Your answer is to be the count alone: the number of lines in the data below where "Vous" appears.

▶ **Material provided**:
<<<<

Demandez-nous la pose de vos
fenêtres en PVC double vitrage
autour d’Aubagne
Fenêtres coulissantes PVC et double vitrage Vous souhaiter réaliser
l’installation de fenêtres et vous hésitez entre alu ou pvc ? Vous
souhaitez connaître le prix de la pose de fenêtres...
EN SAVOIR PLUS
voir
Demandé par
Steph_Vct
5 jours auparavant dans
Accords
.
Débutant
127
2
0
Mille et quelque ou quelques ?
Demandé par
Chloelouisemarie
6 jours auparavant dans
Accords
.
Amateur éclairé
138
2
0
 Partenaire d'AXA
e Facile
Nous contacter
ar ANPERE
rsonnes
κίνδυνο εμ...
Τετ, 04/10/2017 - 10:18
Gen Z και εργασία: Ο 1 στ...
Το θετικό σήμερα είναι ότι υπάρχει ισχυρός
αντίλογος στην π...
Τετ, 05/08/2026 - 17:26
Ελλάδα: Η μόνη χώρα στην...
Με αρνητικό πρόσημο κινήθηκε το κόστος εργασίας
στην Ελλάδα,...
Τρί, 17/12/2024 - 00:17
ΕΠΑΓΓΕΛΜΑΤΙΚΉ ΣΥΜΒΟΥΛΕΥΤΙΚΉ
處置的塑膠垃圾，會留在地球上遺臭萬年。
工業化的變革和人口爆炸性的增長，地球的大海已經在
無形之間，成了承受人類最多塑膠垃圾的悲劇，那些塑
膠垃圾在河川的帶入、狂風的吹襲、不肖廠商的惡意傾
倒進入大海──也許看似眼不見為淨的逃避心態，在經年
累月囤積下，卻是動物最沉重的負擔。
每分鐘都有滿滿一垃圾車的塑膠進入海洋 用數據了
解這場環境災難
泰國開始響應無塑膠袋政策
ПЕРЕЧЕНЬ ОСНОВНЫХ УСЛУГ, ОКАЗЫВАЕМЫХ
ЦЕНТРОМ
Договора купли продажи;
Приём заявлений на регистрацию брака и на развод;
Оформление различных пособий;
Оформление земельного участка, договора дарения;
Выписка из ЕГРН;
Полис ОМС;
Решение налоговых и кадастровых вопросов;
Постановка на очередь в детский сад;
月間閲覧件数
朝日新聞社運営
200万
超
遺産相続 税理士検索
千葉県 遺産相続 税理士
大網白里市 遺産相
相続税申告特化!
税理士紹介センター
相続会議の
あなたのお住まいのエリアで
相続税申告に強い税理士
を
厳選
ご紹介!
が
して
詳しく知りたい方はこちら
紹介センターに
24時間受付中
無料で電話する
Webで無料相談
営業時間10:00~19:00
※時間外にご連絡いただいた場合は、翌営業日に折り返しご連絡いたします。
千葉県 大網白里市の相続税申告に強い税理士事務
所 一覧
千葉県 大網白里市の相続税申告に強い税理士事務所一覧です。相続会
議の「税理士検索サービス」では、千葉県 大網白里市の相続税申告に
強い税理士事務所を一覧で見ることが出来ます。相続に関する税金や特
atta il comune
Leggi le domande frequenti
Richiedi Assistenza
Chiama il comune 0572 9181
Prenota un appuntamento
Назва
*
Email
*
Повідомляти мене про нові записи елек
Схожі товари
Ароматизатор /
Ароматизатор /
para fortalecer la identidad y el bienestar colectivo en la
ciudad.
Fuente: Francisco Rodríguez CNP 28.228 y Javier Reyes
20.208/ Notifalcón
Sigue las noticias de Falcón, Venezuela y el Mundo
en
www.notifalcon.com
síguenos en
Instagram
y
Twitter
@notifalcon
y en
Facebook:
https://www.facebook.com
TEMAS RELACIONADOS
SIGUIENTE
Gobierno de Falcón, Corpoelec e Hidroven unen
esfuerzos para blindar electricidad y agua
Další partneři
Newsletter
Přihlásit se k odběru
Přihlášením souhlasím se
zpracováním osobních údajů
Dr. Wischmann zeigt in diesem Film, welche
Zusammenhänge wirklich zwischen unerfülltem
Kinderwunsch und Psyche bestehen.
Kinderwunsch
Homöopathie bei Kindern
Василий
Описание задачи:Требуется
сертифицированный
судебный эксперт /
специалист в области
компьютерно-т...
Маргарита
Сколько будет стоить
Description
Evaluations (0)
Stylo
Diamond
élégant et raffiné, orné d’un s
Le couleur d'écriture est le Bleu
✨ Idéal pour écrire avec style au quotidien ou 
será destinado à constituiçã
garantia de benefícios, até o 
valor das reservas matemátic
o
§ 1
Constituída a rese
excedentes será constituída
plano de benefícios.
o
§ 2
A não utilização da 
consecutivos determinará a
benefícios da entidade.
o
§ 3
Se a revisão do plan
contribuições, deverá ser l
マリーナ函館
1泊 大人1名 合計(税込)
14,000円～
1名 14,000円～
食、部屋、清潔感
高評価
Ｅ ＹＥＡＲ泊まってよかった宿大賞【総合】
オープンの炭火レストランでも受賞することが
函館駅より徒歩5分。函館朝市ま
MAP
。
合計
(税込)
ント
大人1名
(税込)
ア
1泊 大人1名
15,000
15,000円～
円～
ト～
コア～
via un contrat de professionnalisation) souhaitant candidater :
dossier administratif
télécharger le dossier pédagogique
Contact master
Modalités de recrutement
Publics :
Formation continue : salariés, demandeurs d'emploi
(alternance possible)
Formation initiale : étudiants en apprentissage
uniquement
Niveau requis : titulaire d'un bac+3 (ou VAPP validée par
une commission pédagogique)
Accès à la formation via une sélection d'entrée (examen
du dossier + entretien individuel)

>>>>

▶ **Solution for this task**:
2